- Coat of arms
- Location of Wildflecken within Bad Kissingen district
- Wildflecken Wildflecken
- Coordinates: 50°22′N 09°55′E﻿ / ﻿50.367°N 9.917°E
- Country: Germany
- State: Bavaria
- Admin. region: Unterfranken
- District: Bad Kissingen

Government
- • Mayor (2020–26): Gerd Kleinhenz

Area
- • Total: 77.56 km^{2} (29.95 sq mi)
- Elevation: 516 m (1,693 ft)

Population (2024-12-31)
- • Total: 2,876
- • Density: 37/km^{2} (96/sq mi)
- Time zone: UTC+01:00 (CET)
- • Summer (DST): UTC+02:00 (CEST)
- Postal codes: 97772
- Dialling codes: 09745, 09749
- Vehicle registration: KG, BRK, HAB
- Website: www.wildflecken.de

= Wildflecken =

Wildflecken is a municipality in the Bad Kissingen district, at the border of northwestern Bavaria and southern Hesse. In 2022, its population was 2,935; the postal code is 97772 (US Forces used APO NY 09026 until July 15, 1991, when APO/FPO/DPO addresses got their own "state" codes, when "NY" became "AE"). Wildflecken is in the picturesque Rhön Mountains.

==Army base==
In 1937, the German Army established a large training area northeast of the village, large enough to house some 9,000 troops and 1,500 mounts. The camp (Camp Wildflecken) provings were primarily used by the land forces of the Wehrmacht and the Waffen-SS. During the war, several Wehrmacht and Waffen-SS divisions each were activated and trained for combat in Wildflecken.
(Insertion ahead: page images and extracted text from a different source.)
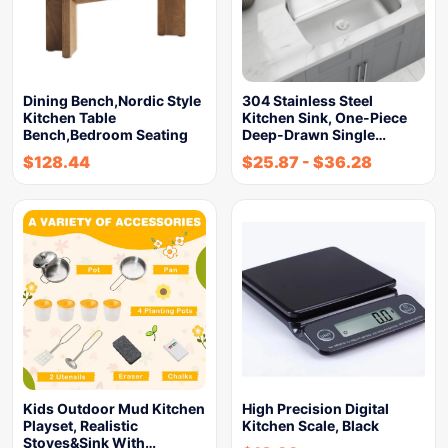
Dining Bench,Nordic Style
304 Stainless Steel
Kitchen Table
Kitchen Sink, One-Piece
Bench,Bedroom Seating
Deep-Drawn Single…
$
128.44
$
25.87
-
$
36.28
Kids Outdoor Mud Kitchen
High Precision Digital
Playset, Realistic
Kitchen Scale, Black
Stoves&Sink With…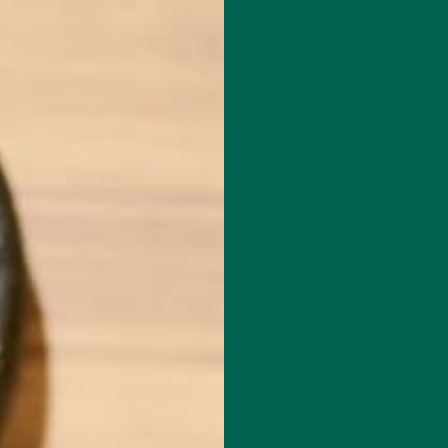
P
MORINGA
ABOUT
IMPACT
RECIPES
BLOG
GREEN ENERGY SHOTS
TEAS
SAMPLER PACKS
SHOTS SAMPLER
KULIKULIPIC
JANUARY 20, 2015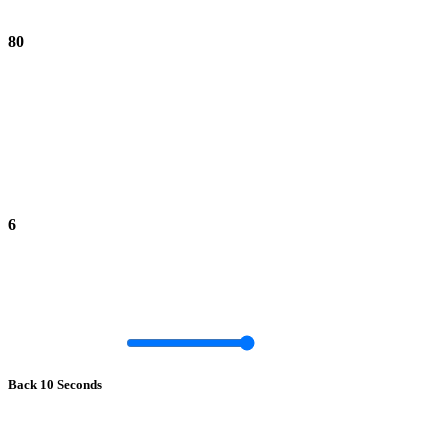
80
6
Back 10 Seconds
Also located in the area were an ammunition factory and two camps holding Russian, Belgian and French prisoners of war.

In April 1945, elements of the U.S. 14th Armored Division took control of the camp and the training area.

From April 1945 to 1951, the base was a displaced persons camp housing approximately 20,000 displaced persons (DPs) primarily of Polish origin, operated first by UNRRA, then by IRO. A Polish cemetery holds the camp's residents who died during those five years.
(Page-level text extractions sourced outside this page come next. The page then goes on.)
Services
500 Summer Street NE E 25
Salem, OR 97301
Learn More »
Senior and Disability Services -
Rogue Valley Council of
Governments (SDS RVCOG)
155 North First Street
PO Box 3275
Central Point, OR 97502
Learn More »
After 1951, its range served as a US Army training base operated by the 7th Army Training Command in Grafenwöhr, and it was home station for several Army units including armored, mechanized infantry, military intelligence and logistics units (most notably the 373d Armored Infantry Brigade of the 19th (later 4th) Armored Group). It also served as a base for West German Bundesgrenzschutz (border police) units and later for the new German Army.

Dubbed "The Top of the Rock" by American troops, the small post was among the most feared and disliked of all training areas due to high altitude and extreme weather conditions. It featured ranges for tanks, artillery and basic training facilities. Additionally, it was one of only a few training sites allowed by the German government to utilize CS gas in training.

American units stationed at Wildflecken include:
- 2/15th Infantry Battalion
- 1/68th Armor Battalion
- HHB 1st Battalion, 1st Air Defense Artillery Regiment (MIM-23 Hawk) from Butzbach to Wildflecken in May 1976. The Fire Distribution Section moved from Fulda at the same time. Established primitive Tac Site on hill top outside training center.
- 3rd Battalion, 52nd Air Defense Artillery Regiment. Only Headquarters & Headquarters Battery (HHB), Service Battery and B Battery were stationed at Wildflecken. A Battery was located in Bad Kissingen, C Battery in Fulda, and D Battery in Schweinfurt. The unit's mission was to provide air defense against a potential East Block attack of Germany during the Cold War using Improved-Hawk missiles.
- 108th Military Intelligence Battalion
- 48 Maintenance Company
- 536th Military Police Company
- 54th Combat Engineer Battalion
- 144th Ordnance Company
- 23rd Medical Detachment - outpatient care, first aid; dispensary of the 33rd Field Hospital, US Army Hospital Würzburg, Wuerzburg MEDDAC/DENTAC, Würzburg American Hospital; headquarters for the Wuerzburg Medical Service Area
- 2/11th Armored Cavalry Regiment. In early 1992, the squadron moved from Daley Barracks in Bad Kissingen to Wildflecken, where it remained until stood down in 1994.

The Wildflecken Kaserne was decommissioned by the US Army and transferred to Germany in 1994 after a drawdown that began in 1991.

Currently, it is home of the German Army Combat Simulation Center. The training area is primarily used by the German Infantry School.